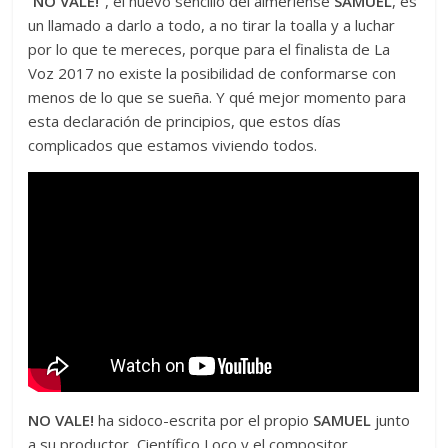
“
NO VALE!”
, el nuevo sencillo del almeriense
SAMUEL
, es
un llamado a darlo a todo, a no tirar la toalla y a luchar
por lo que te mereces, porque para el finalista de La
Voz 2017 no existe la posibilidad de conformarse con
menos de lo que se sueña. Y qué mejor momento para
esta declaración de principios, que estos días
complicados que estamos viviendo todos.
NO VALE!
ha sidoco-escrita por el propio
SAMUEL
junto
a su productor, Científico Loco y el compositor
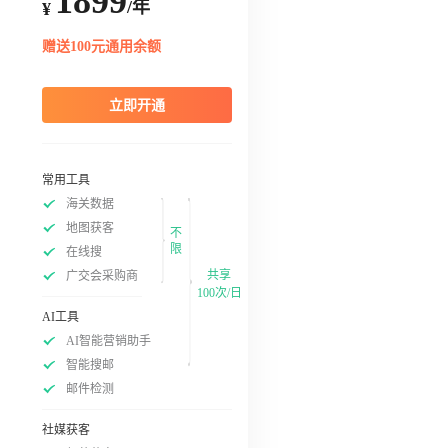
1899
/年
¥
赠送100元通用余额
立即开通
常用工具
海关数据
地图获客
不
限
在线搜
共享
广交会采购商
100次/日
AI工具
AI智能营销助手
智能搜邮
邮件检测
社媒获客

Aim of the exercise:
Reprint the entries above exactly, images removed.

Output of the exercise:
“
NO VALE!”
, el nuevo sencillo del almeriense
SAMUEL
, es
un llamado a darlo a todo, a no tirar la toalla y a luchar
por lo que te mereces, porque para el finalista de La
Voz 2017 no existe la posibilidad de conformarse con
menos de lo que se sueña. Y qué mejor momento para
esta declaración de principios, que estos días
complicados que estamos viviendo todos.
NO VALE!
ha sidoco-escrita por el propio
SAMUEL
junto
a su productor, Científico Loco y el compositor
1899
/年
¥
赠送100元通用余额
立即开通
常用工具
海关数据
地图获客
不
限
在线搜
共享
广交会采购商
100次/日
AI工具
AI智能营销助手
智能搜邮
邮件检测
社媒获客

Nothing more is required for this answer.